È amareggiato invece il pool di avvocati della famiglia di Moussa Diarra - Fabio Anselmo, Paola Malavolta, Silvia Galeone e Francesca Campostrini - per le modalità con cui è stata comunicata la chiusura delle indagini. “Siamo sinceramente sconcertati dall’atteggiamento della procura che, mentre richiede alla famiglia del povero Moussa, ferito a morte da un agente di polizia, 8 euro per poterli mettere a conoscenza delle motivazioni che hanno fondato la richiesta di archiviazione, ritiene di poterle compendiare in un comunicato stampa da fornire ai giornalisti - dicono i legali -. Ancora una volta la famiglia e gli affetti della vittima, la dignità degli stessi e il necessario rispetto verso il loro bisogno di conoscere le cause e le condizioni della tragica morte di Moussa, oltreché i loro diritti di difesa, passano in secondo piano”. La morte del 26enne aveva convinto alcune associazioni locali e la comunità maliana a stringersi al dolore della famiglia.

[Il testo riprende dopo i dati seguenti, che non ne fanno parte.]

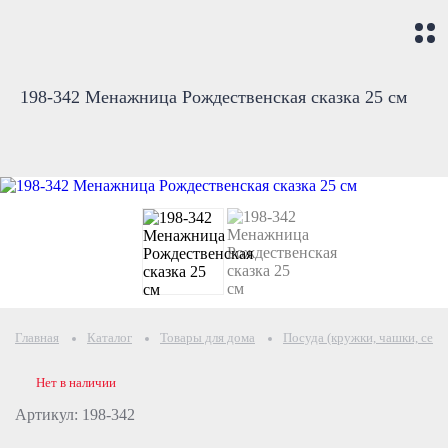
198-342 Менажница Рождественская сказка 25 см
Главная
Каталог
Товары для дома
Посуда (кружки, чашки, серв
Нет в наличии
Артикул: 198-342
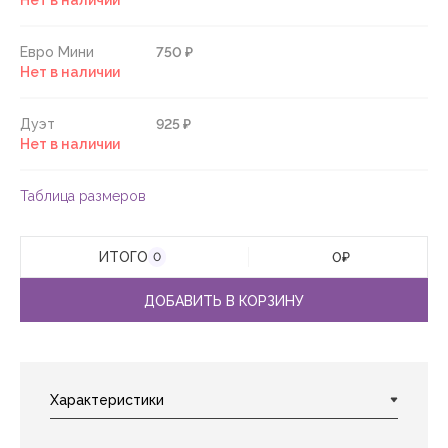
Нет в наличии
Евро Мини
750 ₽
Нет в наличии
Дуэт
925 ₽
Нет в наличии
Таблица размеров
ИТОГО
0
₽
0
ДОБАВИТЬ В КОРЗИНУ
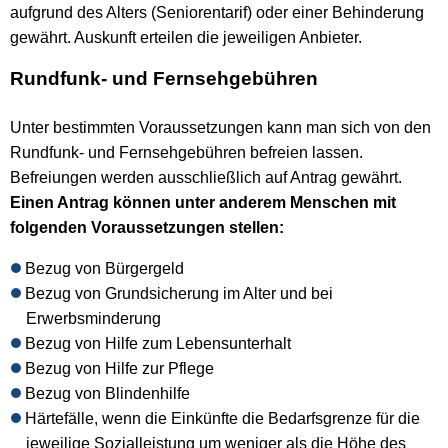
aufgrund des Alters (Seniorentarif) oder einer Behinderung
gewährt. Auskunft erteilen die jeweiligen Anbieter.
Rundfunk- und Fernsehgebühren
Unter bestimmten Voraussetzungen kann man sich von den
Rundfunk- und Fernsehgebühren befreien lassen.
Befreiungen werden ausschließlich auf Antrag gewährt.
Einen Antrag können unter anderem Menschen mit
folgenden Voraussetzungen stellen:
Bezug von Bürgergeld
Bezug von Grundsicherung im Alter und bei
Erwerbsminderung
Bezug von Hilfe zum Lebensunterhalt
Bezug von Hilfe zur Pflege
Bezug von Blindenhilfe
Härtefälle, wenn die Einkünfte die Bedarfsgrenze für die
jeweilige Sozialleistung um weniger als die Höhe des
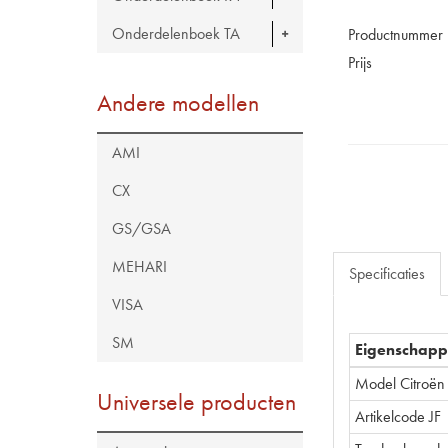
Onderdelenboek TA
Productnummer
Prijs
Andere modellen
AMI
CX
GS/GSA
MEHARI
Specificaties
VISA
SM
Eigenschap
Model Citroën
Universele producten
Artikelcode JF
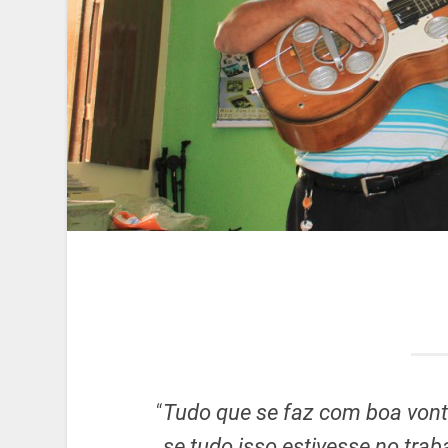
“
Tudo que se faz com boa vont
se tudo isso estivesse no traba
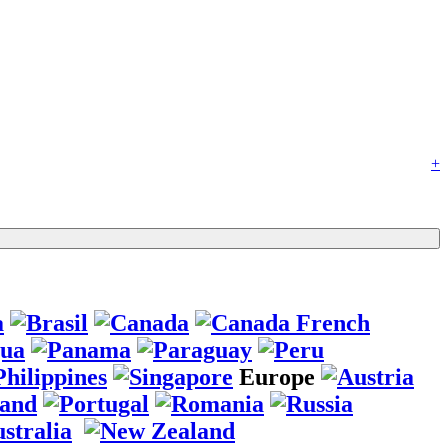
+
Europe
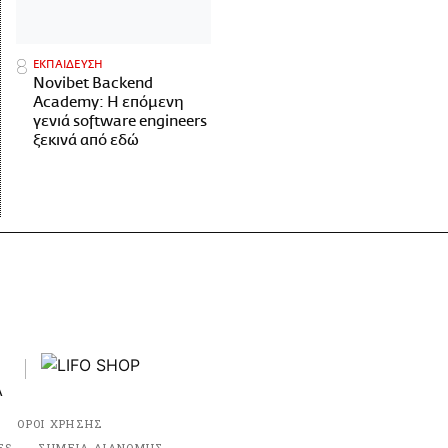
ΕΚΠΑΙΔΕΥΣΗ
Novibet Backend
Academy: Η επόμενη
γενιά software engineers
ξεκινά από εδώ
ΟΡΟΙ ΧΡΗΣΗΣ
ES
ΣΗΜΕΙΑ ΔΙΑΝΟΜΗΣ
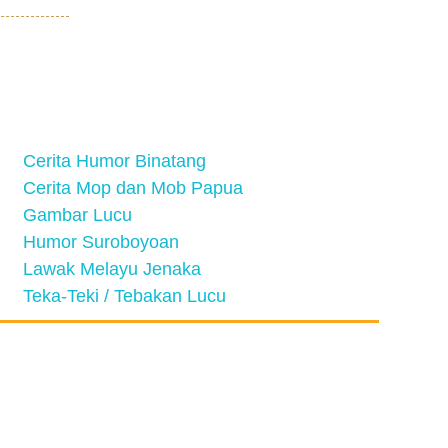
Cerita Humor Binatang
Cerita Mop dan Mob Papua
Gambar Lucu
Humor Suroboyoan
Lawak Melayu Jenaka
Teka-Teki / Tebakan Lucu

Pochi giorni dopo è nato il “Comitato Verità e Giustizia per Moussa Diarra” ed è stato allestito un altarino in stazione per ricordarlo con foto, fiori e messaggi.

Il comitato ha definito la richiesta di archiviazione “un quarto colpo”, sottolineando come “i legali della famiglia non hanno ancora potuto vedere la perizia balistica” e altri atti, tornando a parlare del primo comunicato stampa della Procura, che “si affrettava ad assolvere l’assistente capo” già il 20 ottobre 2024, e la poca chiarezza sulle “telecamere accese o spente”. Oltre a criticare un mancato “intervento nelle due ore precedenti all’uccisione”. Nella notte tra il 19 e il 20 ottobre Moussa aveva vagato per la città in stato di agitazione. Prima di arrivare in piazzale XXV Aprile aveva incrociato in via Pallone una pattuglia della polizia locale. Le telecamere lo avevano ripreso mentre si avvicinava con un coltello a due agenti che, spaventati, sono scappati allertando le forze dell’ordine.

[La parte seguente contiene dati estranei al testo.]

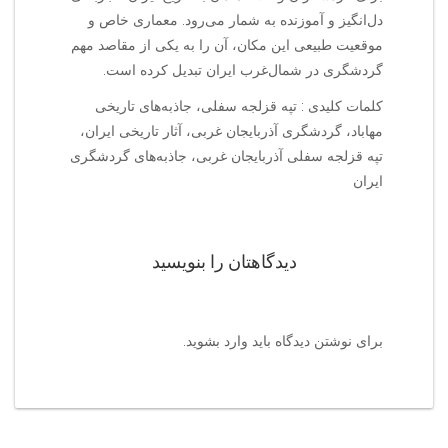
دل‌انگیز و آموزنده به شمار می‌رود. معماری خاص و
موقعیت طبیعی این مکان، آن را به یکی از مقاصد مهم
گردشگری در شمال‌غرب ایران تبدیل کرده است.
کلمات کلیدی : تپه قزلجه سفلی، جاذبه‌های تاریخی
مهاباد، گردشگری آذربایجان غربی، آثار تاریخی ایران،
تپه قزلجه سفلی آذربایجان غربی، جاذبه‌های گردشگری
ایران
دیدگاهتان را بنویسید
برای نوشتن دیدگاه باید
وارد بشوید
.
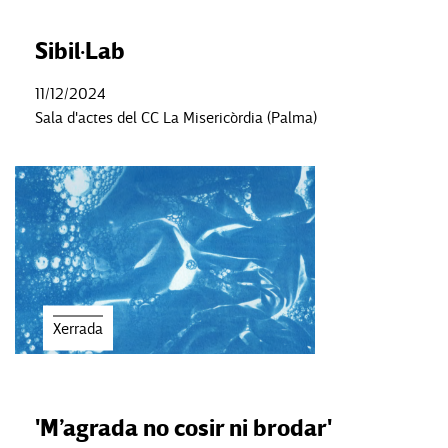
Sibil·Lab
11/12/2024
Sala d'actes del CC La Misericòrdia (Palma)
Xerrada
'M’agrada no cosir ni brodar'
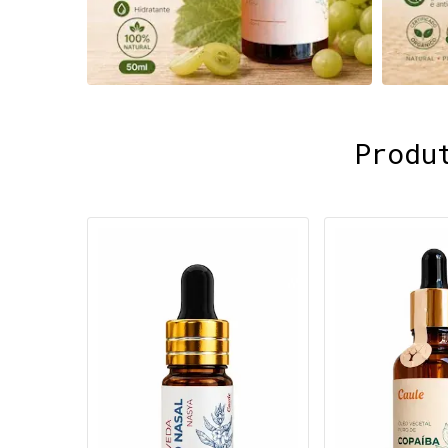
Produ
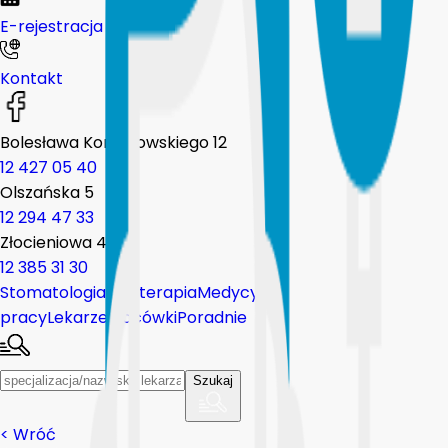
E-rejestracja
Kontakt
Bolesława Komorowskiego 12
12 427 05 40
Olszańska 5
12 294 47 33
Złocieniowa 44
12 385 31 30
Stomatologia
Fizjoterapia
Medycyna
pracy
Lekarze
Placówki
Poradnie
Szukaj
<
Wróć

Moussa ha poi raggiunto la stazione dove ha sfondato la vetrata della biglietteria. È poi tornato due ore dopo aggredendo l’agente della Polfer, che gli ha sparato. Appoggiano invece la decisione della procura i sindacati di polizia. “Il comunicato diffuso dagli organi inquirenti offre un’oggettiva rappresentazione della realtà come fedelmente ricostruita attraverso certosine attività di indagine che sembrano non consentire margini ad ulteriori strumentali prese di posizione”, commenta il Siulp. “Quando ci sono cause di giustificazione come la legittima difesa, l’uso legittimo delle armi o l’adempimento del dovere non si dovrebbe procedere automaticamente con l’avviso di garanzia”, dice Stefano Paoloni del Sap.